As a proof of concept, Nikiforov's team administered an oral version of the inhibitor to MM mouse models. They observed that the compound both induced ferroptosis by increasing the iron uptake of cancer cells and significantly reduced tumor growth in the mouse models.
"These findings establish that STK17B is a critical safeguard protecting MM cells from the toxic consequences of their iron independence," said Nikiforov. "Inhibiting this kinase holds much promise as a therapeutic strategy."
Beyond plans to explore how to improve the formulation, the team has also filed a provisional patent based on their findings with the goal of eventually commercializing the therapy. They also hope to study how the formula could be used to regulate drug resistance in other cancers.

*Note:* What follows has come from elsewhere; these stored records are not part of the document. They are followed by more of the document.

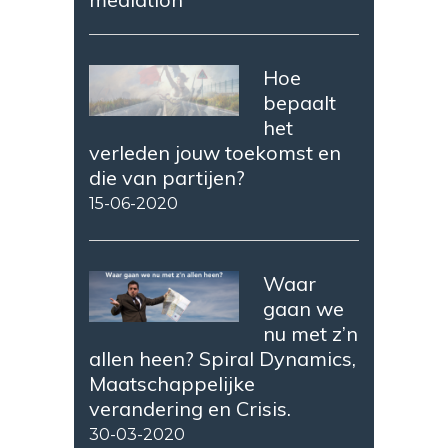
Hoe
bepaalt
het
verleden jouw toekomst en
die van partijen?
15-06-2020
Waar
gaan we
nu met z’n
allen heen? Spiral Dynamics,
Maatschappelijke
verandering en Crisis.
30-03-2020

"Many other types of cancer cells are also resistant to ferroptosis," said Nikiforov. "We're curious to see how this inhibitor could improve therapies for other tumors outside of multiple myeloma."
This work was supported by the National Institutes of Health, the National Cancer Institute grants NCI R01CA264984 (M.A.N), NCI R21CA267275 and 17R21CA280499 (Y. K.), NHLBI R01HL168492 (E.A.L.), NCI P30CA014236 (Duke Cancer Institute), and support from the Paula and Rodger Riney Foundation (L.H.B.). The Structural Genomics Consortium (SGC) is a registered charity (no: 1097737) that receives funds from Bayer AG, Boehringer Ingelheim, Bristol Myers Squibb, Genentech, Genome Canada, through Ontario Genomics Institute [OGI-196], EU/EFPIA/OICR/McGill/KTH/Diamond Innovative Medicines Initiative 2 Joint Under-taking [EUbOPEN grant 875510], Janssen, Merck KGaA (also known as EMD in Canada and the US), Pfizer, and Takeda. Funding for this project was provided in part by the NIH Illuminating the Druggable Genome grant 1U24DK116204-01.